I'm trying to perform a large matrix cross product and a bunch of other calculations following that, but it's slower than I'd like. I feel like there must be a way to utilise parallel processing to speed the task up, but I don't know if the overhead associated with parallel processing makes this task doomed from the start.
I know there are alternative BLAS libraries to the default one that comes with R, that are great for this sort of thing (Intel MKL, OpenBLAS) ,but I don't really understand how to install and set those up and I don't even know if they apply to Windows... the tutorials I've seen for setting them up on Windows are old and don't seem to work for me...so I'm trying to use futures and the furrr package in R to obtain speed improvements, but failing.
Below is a reproducible example of the time difference between a standard and a parallel matrix cross product. The parallel version is actually slower.
#Matrices - a little slow to run the first line
a <- Matrix::rsparsematrix(2000000, 30, 0.5)

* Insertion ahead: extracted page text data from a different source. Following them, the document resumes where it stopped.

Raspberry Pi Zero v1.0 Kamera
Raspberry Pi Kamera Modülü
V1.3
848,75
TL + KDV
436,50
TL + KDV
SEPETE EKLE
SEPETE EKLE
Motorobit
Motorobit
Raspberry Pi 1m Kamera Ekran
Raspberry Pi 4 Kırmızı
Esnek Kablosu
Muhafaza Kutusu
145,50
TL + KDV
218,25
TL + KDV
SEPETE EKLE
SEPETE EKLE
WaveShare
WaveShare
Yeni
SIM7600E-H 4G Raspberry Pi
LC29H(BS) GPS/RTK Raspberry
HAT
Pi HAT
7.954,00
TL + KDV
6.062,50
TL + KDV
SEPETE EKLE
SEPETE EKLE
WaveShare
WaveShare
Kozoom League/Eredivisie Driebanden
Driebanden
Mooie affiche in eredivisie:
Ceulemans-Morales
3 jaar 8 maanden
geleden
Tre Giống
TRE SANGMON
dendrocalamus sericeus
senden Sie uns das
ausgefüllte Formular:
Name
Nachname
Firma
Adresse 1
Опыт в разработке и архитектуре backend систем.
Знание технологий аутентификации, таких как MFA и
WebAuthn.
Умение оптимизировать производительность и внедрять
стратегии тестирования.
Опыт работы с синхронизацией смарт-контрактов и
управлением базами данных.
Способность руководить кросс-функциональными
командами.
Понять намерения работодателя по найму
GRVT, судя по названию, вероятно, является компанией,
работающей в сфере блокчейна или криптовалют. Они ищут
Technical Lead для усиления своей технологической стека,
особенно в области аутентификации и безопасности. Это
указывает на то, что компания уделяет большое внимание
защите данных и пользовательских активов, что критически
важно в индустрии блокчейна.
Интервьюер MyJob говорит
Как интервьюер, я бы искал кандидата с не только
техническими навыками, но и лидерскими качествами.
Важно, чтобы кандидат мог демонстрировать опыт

b <- Matrix::rsparsematrix(200, 30, 0.8)
#Packages needed
library(tictoc)
library(future)
#Standard call - takes a good few seconds--------------------
tic()
test1 <- Matrix::tcrossprod(a, b)
toc()
#> 35.21 sec elapsed
##Parallel approach------------------------------------------
#Split data up in to 4 chunks
nrows <- seq_len(nrow(a))
a_chunked <- split.data.frame(a, cut(nrows, pretty(nrows, 4)))
#Run each chunk in parallel
plan(multisession)
tic()
test2 <- furrr::future_map(a_chunked, ~Matrix::tcrossprod(., b),
.options = furrr::furrr_options(seed = NULL))
toc()
#> 49.5 sec elapsed
In reality, I would be doing subsequent calculations on the matrix after the cross product, and in the end the code would return a small data frame of results, which would be returned by each "worker", rather than a large sparse matrix like in the above example. Therefore the amount of overhead for the data being sent off to each worker may be high, but the amount of data being sent back by each worked wouldn't.
Am I approaching this in the completely wrong way, or is there not much I can really do to get speed improvements here without an alternative BLAS library?